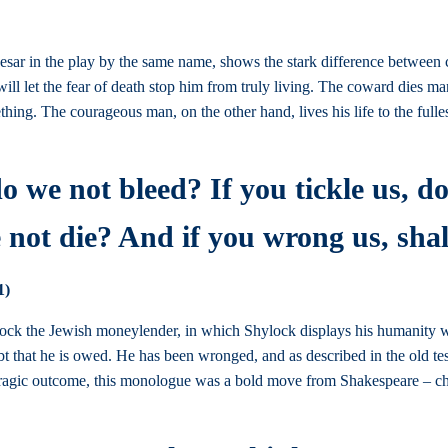
esar in the play by the same name, shows the stark difference between 
ill let the fear of death stop him from truly living. The coward dies ma
hing. The courageous man, on the other hand, lives his life to the full
do we not bleed? If you tickle us, d
 not die? And if you wrong us, sha
1)
ock the Jewish moneylender, in which Shylock displays his humanity whi
debt that he is owed. He has been wronged, and as described in the old t
e tragic outcome, this monologue was a bold move from Shakespeare – cha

+===+

Could you output all of the entries above exactly? Leave the pictures out.

esar in the play by the same name, shows the stark difference between 
ill let the fear of death stop him from truly living. The coward dies ma
hing. The courageous man, on the other hand, lives his life to the full
do we not bleed? If you tickle us, d
 not die? And if you wrong us, sha
1)
ock the Jewish moneylender, in which Shylock displays his humanity whi
debt that he is owed. He has been wronged, and as described in the old t
e tragic outcome, this monologue was a bold move from Shakespeare – cha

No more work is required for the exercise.